Task: Give as output the line that contains "magens Gama, Quadra", followed by every remaining line of the entries, unchanged and with nothing added.

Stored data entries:
──────

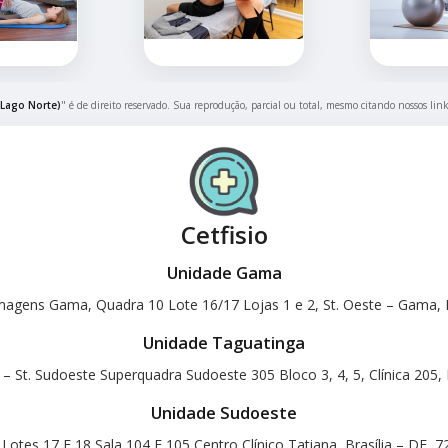
(Lago Norte)
" é de direito reservado. Sua reprodução, parcial ou total, mesmo citando nossos link
Cetfisio
Unidade Gama
magens Gama, Quadra 10 Lote 16/17 Lojas 1 e 2, St. Oeste – Gama, B
Unidade Taguatinga
 – St. Sudoeste Superquadra Sudoeste 305 Bloco 3, 4, 5, Clínica 205, 
Unidade Sudoeste
otes 17 E 18 Sala 104 E 105 Centro Clínico Tatiana, Brasília – DF,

──────

The answer:
magens Gama, Quadra 10 Lote 16/17 Lojas 1 e 2, St. Oeste – Gama, B
Unidade Taguatinga
 – St. Sudoeste Superquadra Sudoeste 305 Bloco 3, 4, 5, Clínica 205, 
Unidade Sudoeste
otes 17 E 18 Sala 104 E 105 Centro Clínico Tatiana, Brasília – DF,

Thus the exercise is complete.